Ah ! ces fameuses séquelles du colonialisme à l’origine de tant de dérives
! Kadri Seghir, ce rusé d’entre tous, formé à l’Institut
Benbadis, s'était évertué à lui rappeler que leur
Maître Cheikh Benbadis revendiquait son appartenance
à la grande dynastie Essenhadjie en signant ses
articles ainsi, mais peine perdue on ne peut pas faire d’une bête de somme un
étalon ….
Ce même état
d’esprit s’est poursuivi même après l’indépendance de façon insidieuse et
sournoise, sous le prétexte scandaleux que le colonialisme ayant été à
l'origine de la création de cette Chaîne à des fins de division, elle devrait
par conséquent disparaitre avec la libération du pays. Cet état était entretenu
par des têtes obtues et par un discours officiel en
dent de scie, aiguisé avec dévotion par ses clercs pourfendeurs de notre
authenticité promise par eux à l’autodafé et dont les acteurs les plus zélés du
Boulevard des Martyrs et d’ailleurs, ont souvent été les Kabyles de service
(KDS).
Pour relater cet
état d’esprit, il faut de longs développements et ce n’est ni le lieu ni le
moment de le faire. Disons pour faire court que cette Chaîne a toujours vécu et
évolué dans l'indigence des moyens, à l’ombre de sa grande sœur plus pourvue,
et cela dans tous les domaines ; que la censure et sa fille adultérine,
l'autocensure, avaient fonctionné notamment pour elle en continu ; que la
Chaîne n’a été élevée dans les faits au rang de direction qu’au début des
années 1991 ; que la diffusion en continu n’est intervenue qu’en 2005,… Et que sans la Grève du cartable, le Printemps
berbère, le massacre des 127 jeunes Kabyles et l'assassinat de Kamal Amzal à la Cité universitaire de Ben Aknoun,
et peut être aussi les événements d’octobre 1988, tout serait resté sans doute
en l’état.
Cette digression
étant faite, c’est dans ce magma de tous les paris que Boukhalfa
Bacha (note : un journaliste animateur (1963-2005)
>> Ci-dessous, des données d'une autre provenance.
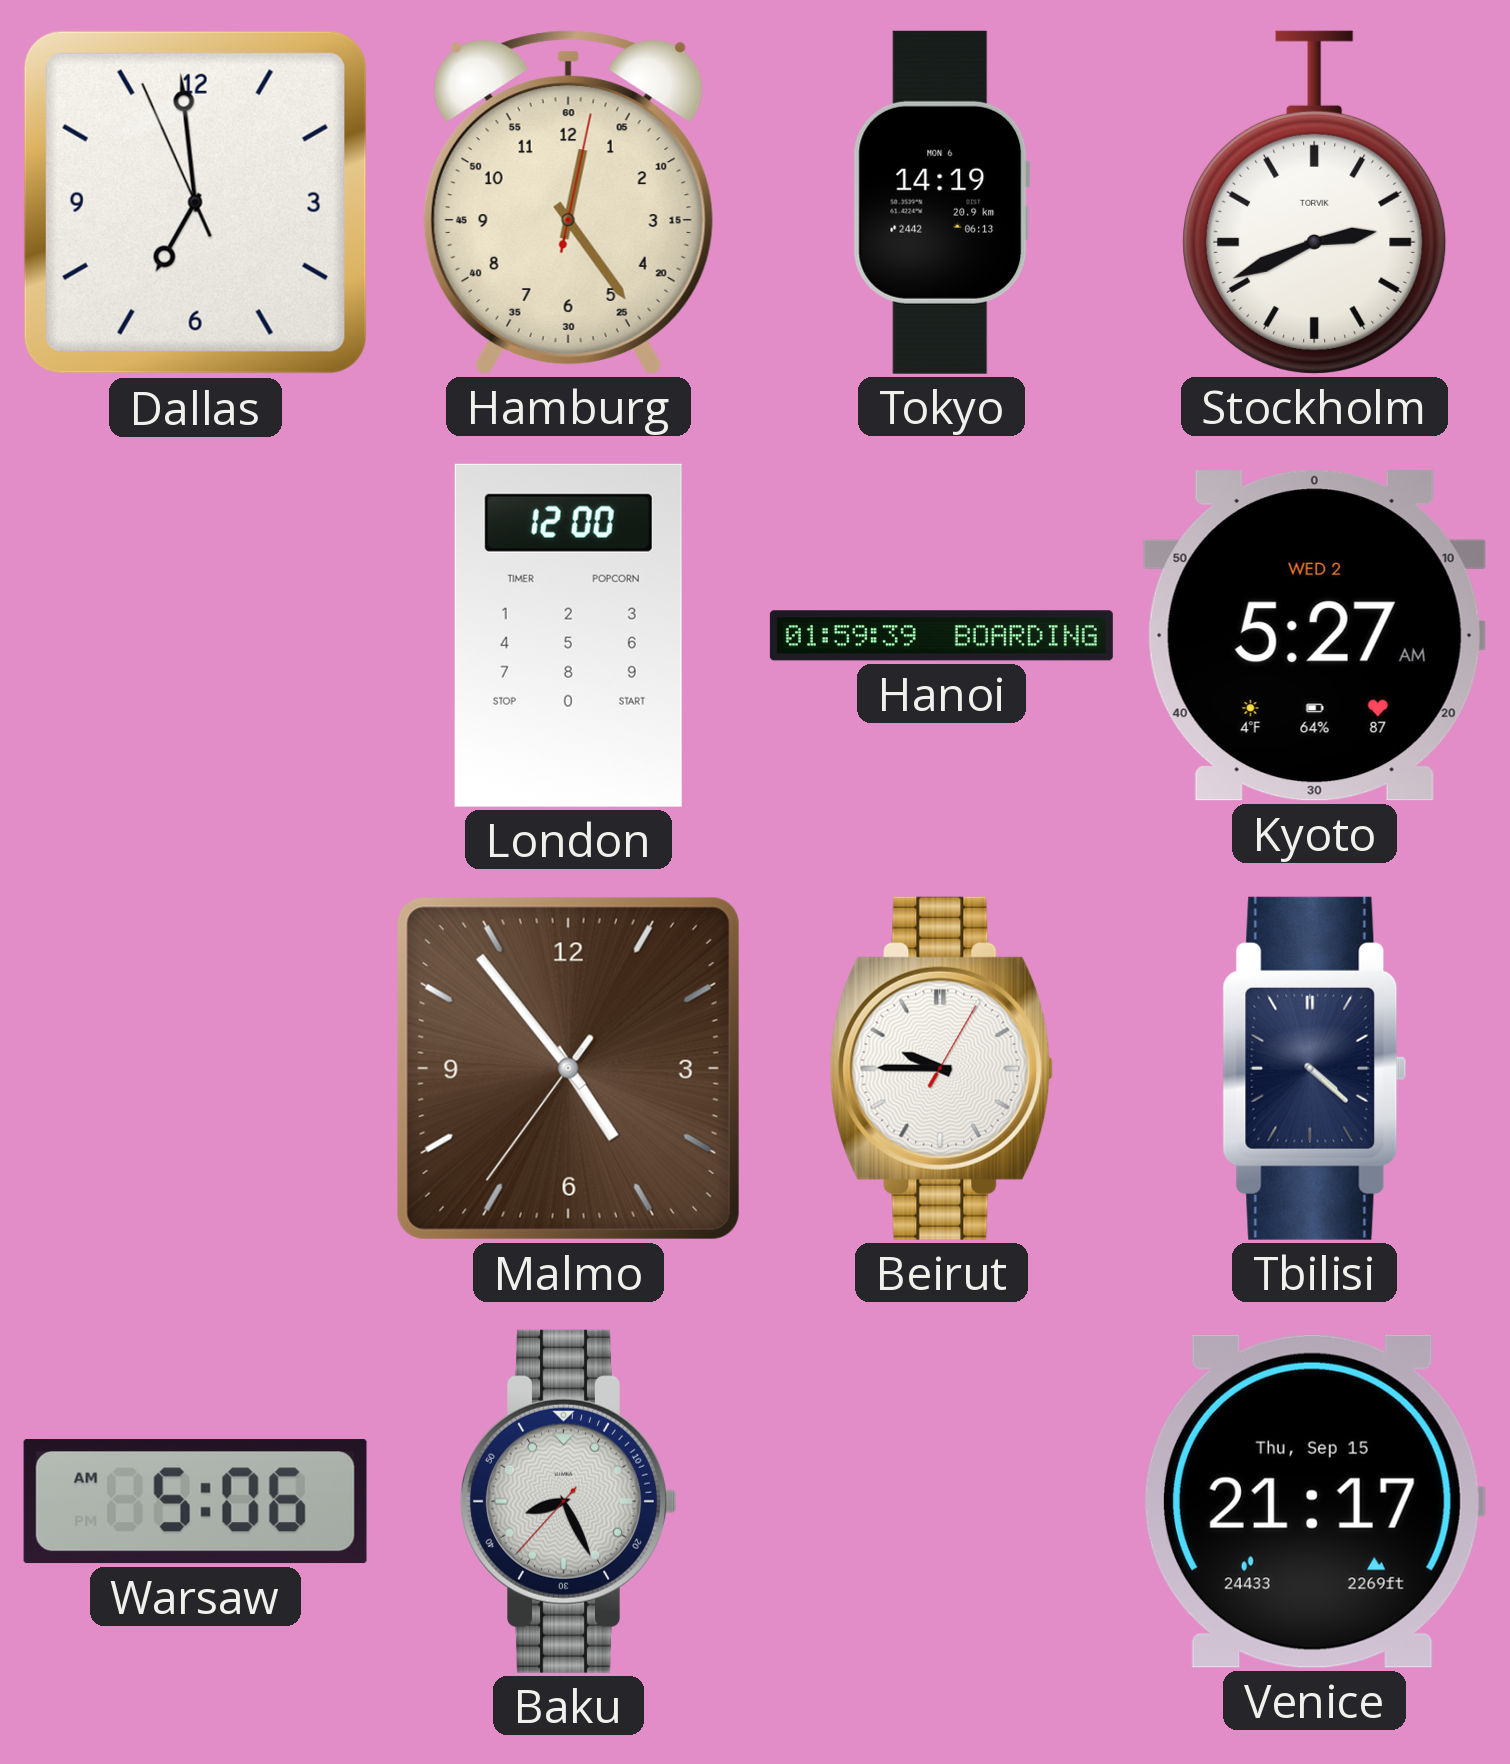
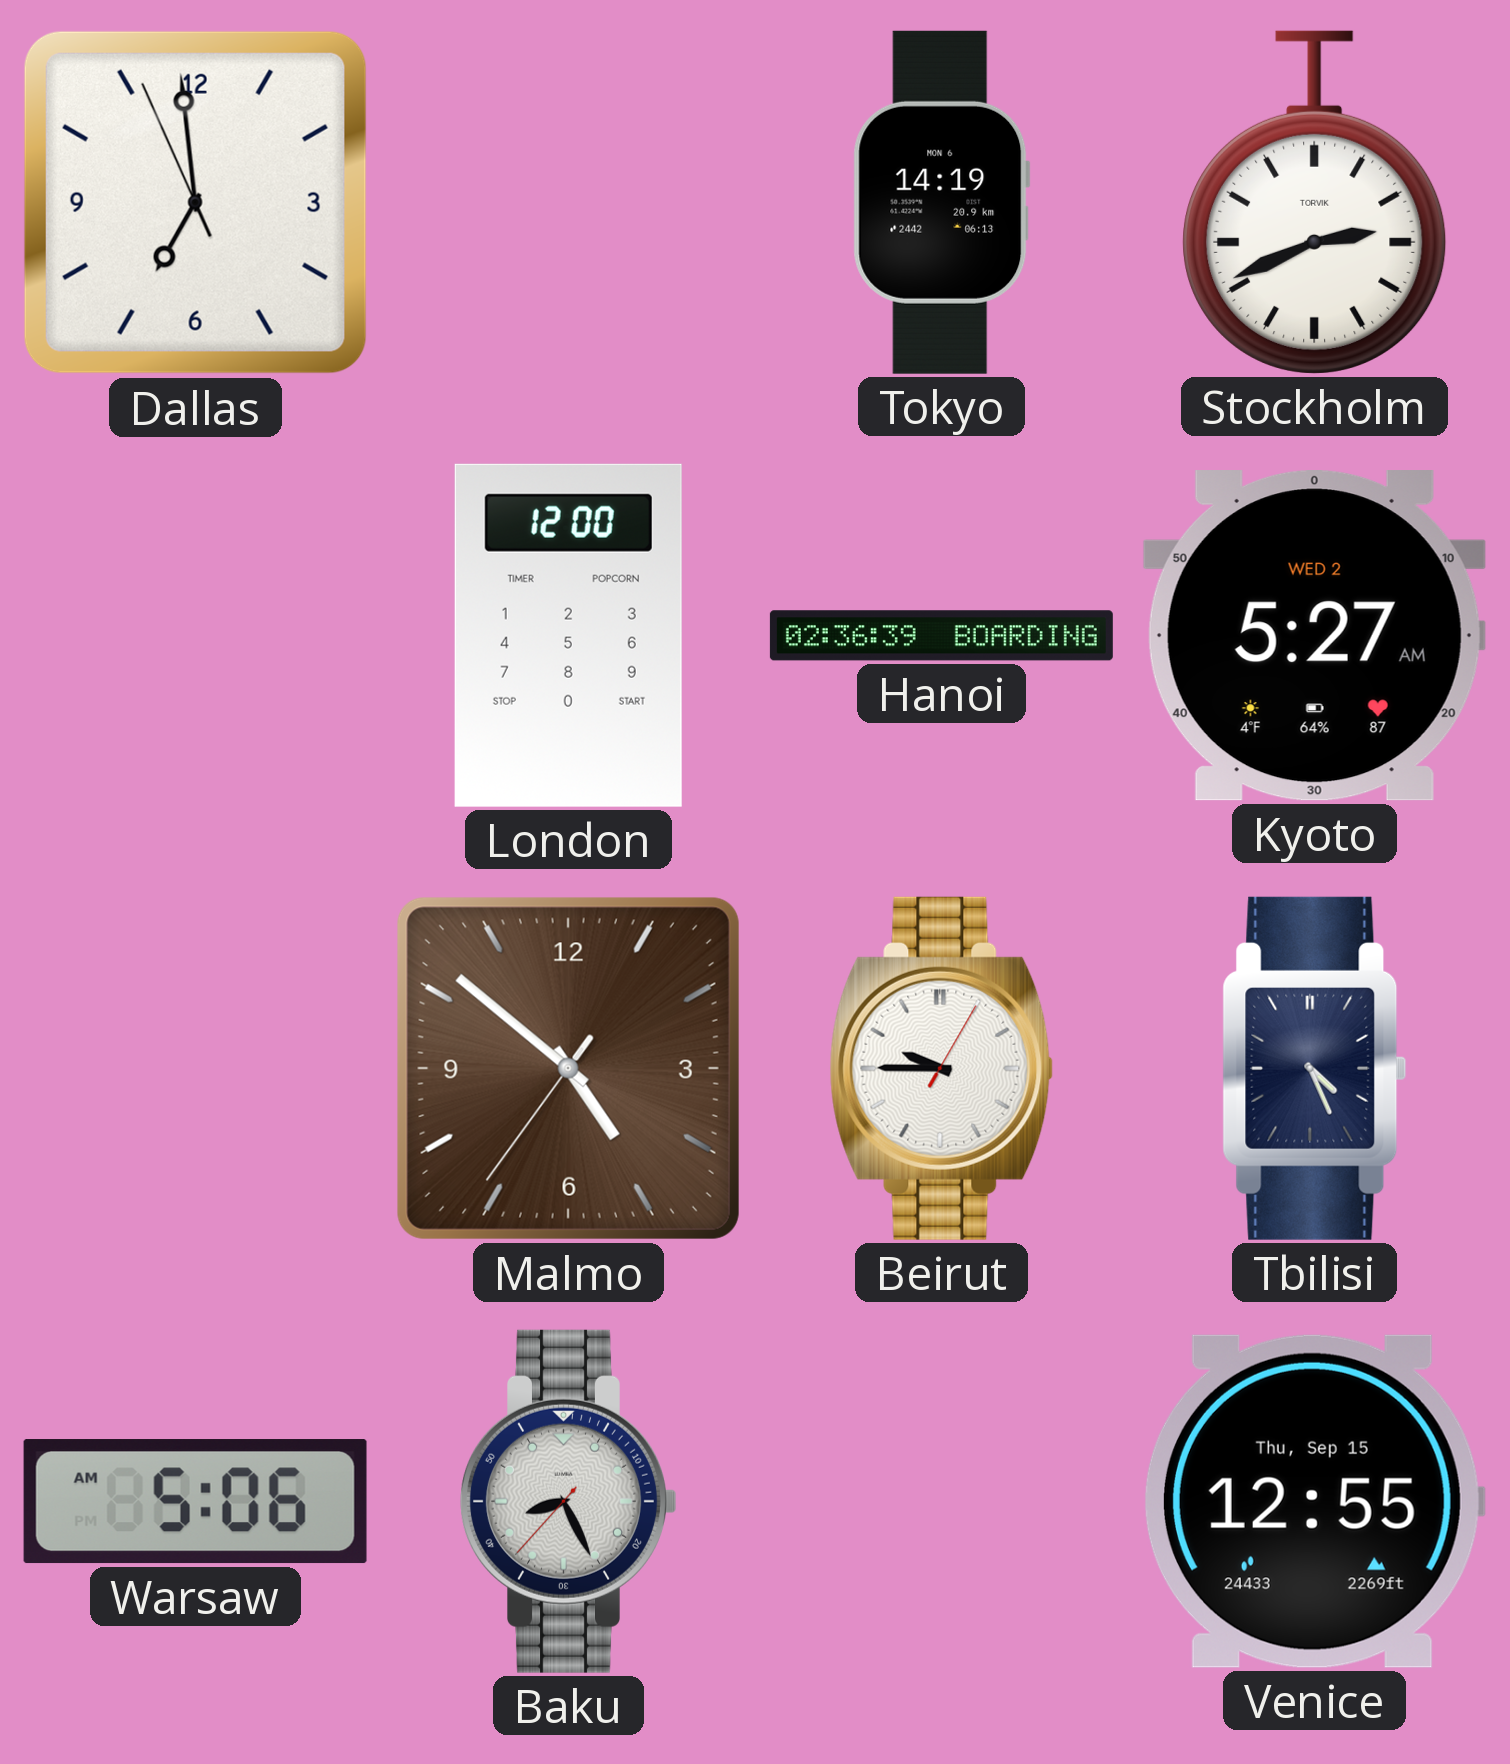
Hamburg: 12:24 -> none
Hanoi: 01:59 -> 02:36
Malmo: 4:53 -> 4:51
Tbilisi: 4:22 -> 4:26
Venice: 21:17 -> 12:55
décédé en mai 2021 et dont Hamimi Rabie
trace le portrait) ) et la plupart de ses
collègues, avaient évolué et travaillé d’arrache pied
pour donner du sens à l’engagement qui fut le leur sans discontinuité aucune et
qui doit être reconnu et salué. Tous l’avaient fait avec intelligence et
souvent par ruse, mus par le souci de permettre à cette Chaîne de s’acquitter
de ses missions d’intérêt général bien compris. Loin de tout régionalisme
étroit et pour la seule vérité, qui est le crédo de tout journaliste
professionnel. Ces missions ont permis notamment aux innombrables activités
artistiques et culturelles ainsi que sportives, de se massifier à travers ses
émissions et la plupart d’autres. Et celles-là et celles-ci furent sans
conteste d’un apport certain dans l’éveil des consciences et de manière plus
générale la reconnaissance plus assumée et plus ou moins apaisée d’une certaine
destinée commune, avec l'espoir que celle-ci soit définitive.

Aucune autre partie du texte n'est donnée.